Dysregulation of ACE (Angiotensin-Converting Enzyme)-2 and Renin-Angiotensin Peptides in SARS-CoV-2 Mediated Mortality and End-Organ Injuries

Author:

Wang Kaiming12,Gheblawi Mahmoud23,Nikhanj Anish12,Munan Matt4,MacIntyre Erika45ORCID,O’Neil Conar16,Poglitsch Marko7,Colombo Daniele8,Del Nonno Franca8ORCID,Kassiri Zamaneh3ORCID,Sligl Wendy46ORCID,Oudit Gavin Y.123ORCID

Affiliation:

1. Division of Cardiology, Department of Medicine (K.W., A.N., G.Y.O.), University of Alberta, Edmonton, Canada.

2. Mazankowski Alberta Heart Institute (K.W., M.G., A.N., G.Y.O.), University of Alberta, Edmonton, Canada.

3. Department of Physiology (M.G., Z.K., G.Y.O.), University of Alberta, Edmonton, Canada.

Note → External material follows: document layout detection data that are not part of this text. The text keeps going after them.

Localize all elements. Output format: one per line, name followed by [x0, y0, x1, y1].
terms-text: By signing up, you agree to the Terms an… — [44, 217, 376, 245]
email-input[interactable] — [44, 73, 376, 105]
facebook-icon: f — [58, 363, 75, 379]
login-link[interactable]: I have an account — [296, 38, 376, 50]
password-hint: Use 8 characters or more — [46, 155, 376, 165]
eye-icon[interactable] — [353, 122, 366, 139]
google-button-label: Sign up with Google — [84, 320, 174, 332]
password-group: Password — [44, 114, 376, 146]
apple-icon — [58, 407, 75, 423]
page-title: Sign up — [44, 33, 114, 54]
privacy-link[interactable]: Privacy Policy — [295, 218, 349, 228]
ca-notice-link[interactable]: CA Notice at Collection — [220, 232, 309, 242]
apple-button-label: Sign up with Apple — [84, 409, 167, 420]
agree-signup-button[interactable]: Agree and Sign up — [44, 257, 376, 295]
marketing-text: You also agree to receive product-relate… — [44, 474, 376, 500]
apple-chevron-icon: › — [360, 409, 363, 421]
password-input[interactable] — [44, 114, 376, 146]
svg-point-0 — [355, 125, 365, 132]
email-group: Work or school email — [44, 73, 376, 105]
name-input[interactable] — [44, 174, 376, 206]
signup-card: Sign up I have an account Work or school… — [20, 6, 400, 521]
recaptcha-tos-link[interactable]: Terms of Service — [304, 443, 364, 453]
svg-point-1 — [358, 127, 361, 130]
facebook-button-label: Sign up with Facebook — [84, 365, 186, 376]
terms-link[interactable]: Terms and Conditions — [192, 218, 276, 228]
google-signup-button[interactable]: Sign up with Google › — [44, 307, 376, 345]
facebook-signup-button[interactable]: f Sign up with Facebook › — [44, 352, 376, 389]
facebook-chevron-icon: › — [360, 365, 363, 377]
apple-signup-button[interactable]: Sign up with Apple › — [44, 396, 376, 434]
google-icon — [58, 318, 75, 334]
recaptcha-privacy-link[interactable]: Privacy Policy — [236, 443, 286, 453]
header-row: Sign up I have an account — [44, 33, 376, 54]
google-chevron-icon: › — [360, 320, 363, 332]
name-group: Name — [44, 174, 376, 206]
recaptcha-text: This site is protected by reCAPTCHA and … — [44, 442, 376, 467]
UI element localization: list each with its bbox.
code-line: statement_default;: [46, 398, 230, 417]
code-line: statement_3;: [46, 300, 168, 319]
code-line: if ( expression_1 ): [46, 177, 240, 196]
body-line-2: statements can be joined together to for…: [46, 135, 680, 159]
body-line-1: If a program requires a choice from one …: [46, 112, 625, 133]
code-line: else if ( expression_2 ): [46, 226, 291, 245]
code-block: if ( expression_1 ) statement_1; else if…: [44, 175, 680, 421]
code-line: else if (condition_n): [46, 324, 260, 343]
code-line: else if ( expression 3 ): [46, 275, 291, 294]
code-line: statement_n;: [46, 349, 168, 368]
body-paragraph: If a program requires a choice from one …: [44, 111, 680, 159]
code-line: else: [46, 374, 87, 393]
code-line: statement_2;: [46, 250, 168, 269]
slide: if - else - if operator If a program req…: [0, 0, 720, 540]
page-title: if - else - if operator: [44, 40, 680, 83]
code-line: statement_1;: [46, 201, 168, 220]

4. Department of Critical Care Medicine (M.M., E.M., W.S.), University of Alberta, Edmonton, Canada.

5. Division of Respirology, Department of Medicine (E.M.), University of Alberta, Edmonton, Canada.

6. Division of Infectious Diseases, Department of Medicine (C.O., W.S.), University of Alberta, Edmonton, Canada.

7. Attoquant Diagnostics, Vienna, Austria (M.P.).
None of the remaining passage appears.